Without even looking at the matter I can tell you that this is incorrect
because a bzipped tar file is simply a compressed stream of data - bzip2
doesn't have any understanding of the structure of a tar file so if it could
re-synch it couldn't do so to a granularity of one file in a tar file and
hence "lose only the actual file that the error affected".
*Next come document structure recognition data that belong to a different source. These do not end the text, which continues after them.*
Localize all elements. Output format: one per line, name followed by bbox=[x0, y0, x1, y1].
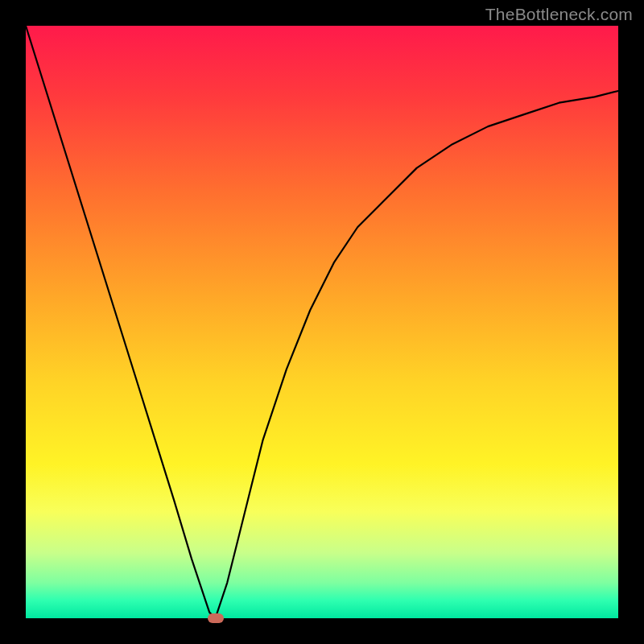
chart-frame: TheBottleneck.com bbox=[0, 0, 644, 644]
plot-area bbox=[26, 26, 618, 618]
watermark-text: TheBottleneck.com bbox=[485, 5, 633, 24]
minimum-marker bbox=[208, 613, 224, 623]
curve-svg bbox=[26, 26, 618, 618]
bottleneck-curve bbox=[26, 26, 618, 618]
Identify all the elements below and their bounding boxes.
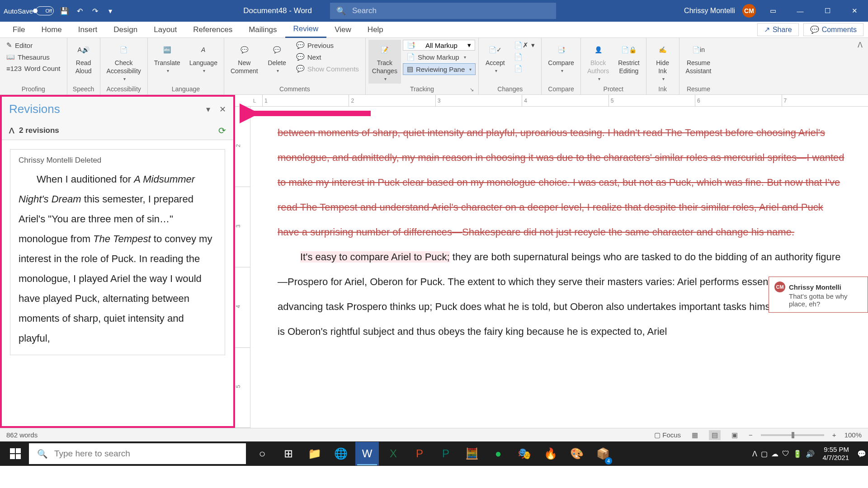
revision-item[interactable]: Chrissy Montelli Deleted When I audition… <box>10 149 225 355</box>
publisher-icon[interactable]: P <box>434 442 458 465</box>
ribbon-display-icon[interactable]: ▭ <box>763 3 783 19</box>
search-box[interactable]: 🔍 Search <box>330 3 556 19</box>
tab-home[interactable]: Home <box>33 22 70 38</box>
close-icon[interactable]: ✕ <box>844 3 864 19</box>
cortana-icon[interactable]: ○ <box>250 442 274 465</box>
tray-notifications-icon[interactable]: 💬 <box>857 450 866 458</box>
minimize-icon[interactable]: — <box>790 3 810 19</box>
check-accessibility-button[interactable]: 📄Check Accessibility <box>103 40 145 84</box>
collapse-ribbon-icon[interactable]: ᐱ <box>852 38 868 94</box>
refresh-icon[interactable]: ⟳ <box>218 125 226 136</box>
comment-card[interactable]: CM Chrissy Montelli That's gotta be why … <box>769 277 868 313</box>
next-change-button[interactable]: 📄 <box>510 63 538 74</box>
zoom-slider[interactable] <box>761 434 824 436</box>
zoom-in-icon[interactable]: + <box>832 431 836 439</box>
translate-button[interactable]: 🔤Translate <box>151 40 184 75</box>
reviewing-pane-button[interactable]: ▤Reviewing Pane <box>403 63 476 75</box>
language-button[interactable]: ALanguage <box>186 40 221 75</box>
accessibility-icon: 📄 <box>116 42 132 58</box>
app-icon-2[interactable]: 🔥 <box>539 442 562 465</box>
tab-file[interactable]: File <box>5 22 33 38</box>
word-count-status[interactable]: 862 words <box>6 431 38 439</box>
print-layout-icon[interactable]: ▤ <box>709 430 721 440</box>
show-comments-button[interactable]: 💬Show Comments <box>292 63 363 74</box>
reject-button[interactable]: 📄✗▾ <box>510 40 538 51</box>
tab-view[interactable]: View <box>326 22 359 38</box>
tray-volume-icon[interactable]: 🔊 <box>806 450 815 458</box>
save-icon[interactable]: 💾 <box>59 6 69 16</box>
app-icon-3[interactable]: 📦4 <box>591 442 615 465</box>
hide-ink-button[interactable]: ✍Hide Ink <box>649 40 676 84</box>
tab-references[interactable]: References <box>185 22 241 38</box>
vertical-ruler[interactable]: 2 3 4 5 <box>235 107 250 428</box>
web-layout-icon[interactable]: ▣ <box>729 430 741 440</box>
previous-comment-button[interactable]: 💬Previous <box>292 40 363 51</box>
next-comment-button[interactable]: 💬Next <box>292 52 363 62</box>
tab-review[interactable]: Review <box>285 22 327 38</box>
word-icon[interactable]: W <box>355 442 379 465</box>
file-explorer-icon[interactable]: 📁 <box>303 442 326 465</box>
autosave-toggle[interactable]: AutoSave Off <box>4 6 54 15</box>
revisions-dropdown-icon[interactable]: ▾ <box>206 104 210 114</box>
zoom-level[interactable]: 100% <box>844 431 862 439</box>
thesaurus-button[interactable]: 📖Thesaurus <box>3 52 64 62</box>
body-paragraph: It's easy to compare Ariel to Puck; they… <box>278 244 845 344</box>
track-changes-button[interactable]: 📝Track Changes <box>368 40 401 84</box>
tracking-launcher-icon[interactable]: ↘ <box>470 87 474 93</box>
revisions-close-icon[interactable]: ✕ <box>219 104 226 114</box>
previous-change-button[interactable]: 📄 <box>510 52 538 62</box>
task-view-icon[interactable]: ⊞ <box>277 442 300 465</box>
editor-button[interactable]: ✎Editor <box>3 40 64 51</box>
restrict-editing-button[interactable]: 📄🔒Restrict Editing <box>614 40 643 77</box>
tab-layout[interactable]: Layout <box>146 22 185 38</box>
markup-display-select[interactable]: 📑All Markup▾ <box>403 40 475 51</box>
tab-design[interactable]: Design <box>105 22 146 38</box>
tray-clock[interactable]: 9:55 PM 4/7/2021 <box>818 446 854 462</box>
zoom-out-icon[interactable]: − <box>749 431 753 439</box>
revisions-count: 2 revisions <box>19 126 59 135</box>
qat-customize-icon[interactable]: ▾ <box>105 6 115 16</box>
app-icon-1[interactable]: 🎭 <box>513 442 536 465</box>
chrome-icon[interactable]: 🌐 <box>329 442 353 465</box>
block-authors-button[interactable]: 👤Block Authors <box>584 40 613 84</box>
read-mode-icon[interactable]: ▦ <box>689 430 701 440</box>
accept-button[interactable]: 📄✓Accept <box>481 40 509 75</box>
group-tracking: Tracking↘ <box>368 84 476 94</box>
undo-icon[interactable]: ↶ <box>75 6 85 16</box>
excel-icon[interactable]: X <box>382 442 405 465</box>
new-comment-icon: 💬 <box>236 42 252 58</box>
start-button[interactable] <box>2 441 29 466</box>
tray-onedrive-icon[interactable]: ☁ <box>771 450 778 458</box>
tab-insert[interactable]: Insert <box>70 22 106 38</box>
share-icon: ↗ <box>764 25 770 34</box>
chevron-up-icon[interactable]: ᐱ <box>9 126 14 136</box>
user-name[interactable]: Chrissy Montelli <box>684 7 735 15</box>
read-aloud-button[interactable]: A🔊Read Aloud <box>70 40 97 77</box>
document-page[interactable]: between moments of sharp, quiet intensit… <box>250 107 868 428</box>
user-avatar[interactable]: CM <box>742 4 756 18</box>
powerpoint-icon[interactable]: P <box>408 442 431 465</box>
new-comment-button[interactable]: 💬New Comment <box>227 40 262 77</box>
compare-button[interactable]: 📑Compare <box>544 40 578 75</box>
calculator-icon[interactable]: 🧮 <box>460 442 484 465</box>
tab-mailings[interactable]: Mailings <box>241 22 285 38</box>
group-comments: Comments <box>227 84 363 94</box>
show-markup-button[interactable]: 📄Show Markup <box>403 52 476 62</box>
resume-assistant-button[interactable]: 📄inResume Assistant <box>682 40 715 77</box>
tray-battery-icon[interactable]: 🔋 <box>793 450 802 458</box>
word-count-button[interactable]: ≡123Word Count <box>3 63 64 74</box>
restrict-icon: 📄🔒 <box>621 42 637 58</box>
maximize-icon[interactable]: ☐ <box>817 3 837 19</box>
tray-meet-icon[interactable]: ▢ <box>761 450 768 458</box>
taskbar-search[interactable]: 🔍 Type here to search <box>29 443 246 464</box>
share-button[interactable]: ↗Share <box>757 23 799 36</box>
tray-chevron-icon[interactable]: ᐱ <box>752 450 757 458</box>
delete-comment-button[interactable]: 💬Delete <box>264 40 291 75</box>
paint-icon[interactable]: 🎨 <box>565 442 589 465</box>
tray-security-icon[interactable]: 🛡 <box>782 450 789 458</box>
redo-icon[interactable]: ↷ <box>90 6 100 16</box>
tab-help[interactable]: Help <box>359 22 392 38</box>
spotify-icon[interactable]: ● <box>486 442 510 465</box>
focus-button[interactable]: ▢ Focus <box>654 431 681 439</box>
comments-button[interactable]: 💬Comments <box>803 23 863 36</box>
But enough talk - how about some action. I took a bzipped tar file and made a
random single bit change in it. Such a corrupted bzipped tar behaves just
like a corrupted gzipped tar file - ticks along fine until you hit the error
and then you get tar errors like:
tar: Skipping to next header
tar: Archive contains obsolescent base-64 headers
followed by bzip errors like:
bzip2: Data integrity error when decompressing.
Input file = (stdin), output file = (stdout)
bzip2 tells you that:
You can use the `bzip2recover' program to attempt to recover
data from undamaged sections of corrupted files.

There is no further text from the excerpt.